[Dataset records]
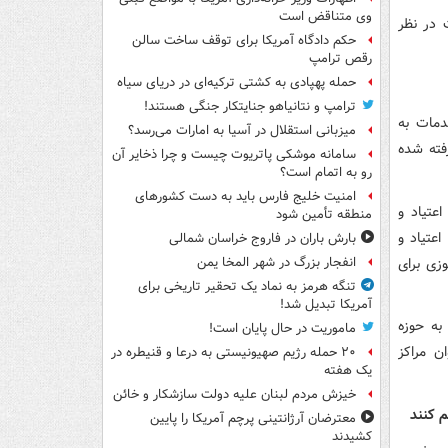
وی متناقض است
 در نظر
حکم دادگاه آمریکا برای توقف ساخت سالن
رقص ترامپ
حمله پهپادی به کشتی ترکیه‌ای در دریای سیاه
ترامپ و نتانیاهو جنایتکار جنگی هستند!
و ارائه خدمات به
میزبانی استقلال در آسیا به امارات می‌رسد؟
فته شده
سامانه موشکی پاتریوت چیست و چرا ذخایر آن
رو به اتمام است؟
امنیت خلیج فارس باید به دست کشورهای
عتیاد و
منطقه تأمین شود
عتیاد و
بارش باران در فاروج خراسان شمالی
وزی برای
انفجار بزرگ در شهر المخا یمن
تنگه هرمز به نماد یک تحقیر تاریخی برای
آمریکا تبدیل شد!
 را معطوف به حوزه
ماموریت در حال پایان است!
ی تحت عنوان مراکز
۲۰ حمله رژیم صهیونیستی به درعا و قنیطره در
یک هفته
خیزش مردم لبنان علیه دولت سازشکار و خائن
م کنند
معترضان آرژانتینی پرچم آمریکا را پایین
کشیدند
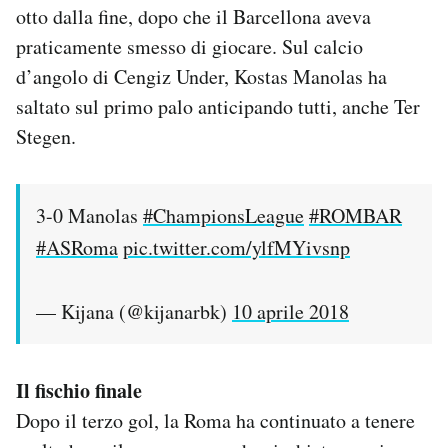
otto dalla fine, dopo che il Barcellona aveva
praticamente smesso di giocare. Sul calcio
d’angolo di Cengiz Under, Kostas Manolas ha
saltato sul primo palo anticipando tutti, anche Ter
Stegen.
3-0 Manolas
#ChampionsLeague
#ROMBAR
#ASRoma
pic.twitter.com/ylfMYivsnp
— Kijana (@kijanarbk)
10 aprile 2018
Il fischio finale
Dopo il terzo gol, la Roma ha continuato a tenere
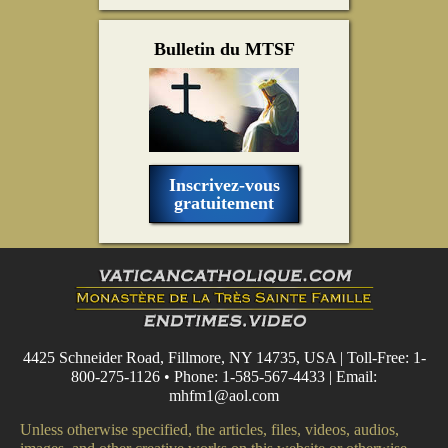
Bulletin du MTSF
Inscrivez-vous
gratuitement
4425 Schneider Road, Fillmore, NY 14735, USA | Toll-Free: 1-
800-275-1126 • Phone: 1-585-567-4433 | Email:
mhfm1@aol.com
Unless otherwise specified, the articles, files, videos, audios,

...

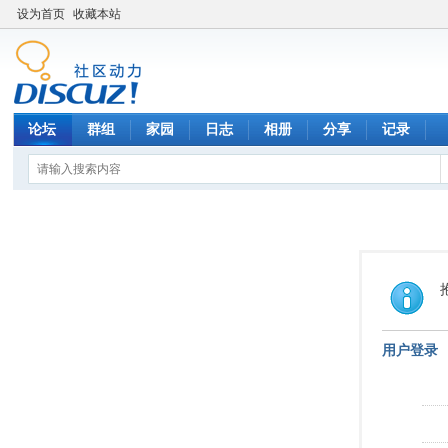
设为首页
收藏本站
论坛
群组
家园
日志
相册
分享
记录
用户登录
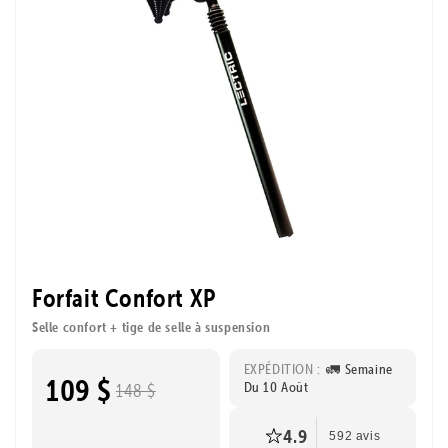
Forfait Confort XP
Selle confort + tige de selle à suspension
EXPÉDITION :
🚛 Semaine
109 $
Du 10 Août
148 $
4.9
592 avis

■ Exercise prompt
Pick every line of the data that includes the string "آمریکا".

■ Written reply
حکم دادگاه آمریکا برای توقف ساخت سالن
آمریکا تبدیل شد!
معترضان آرژانتینی پرچم آمریکا را پایین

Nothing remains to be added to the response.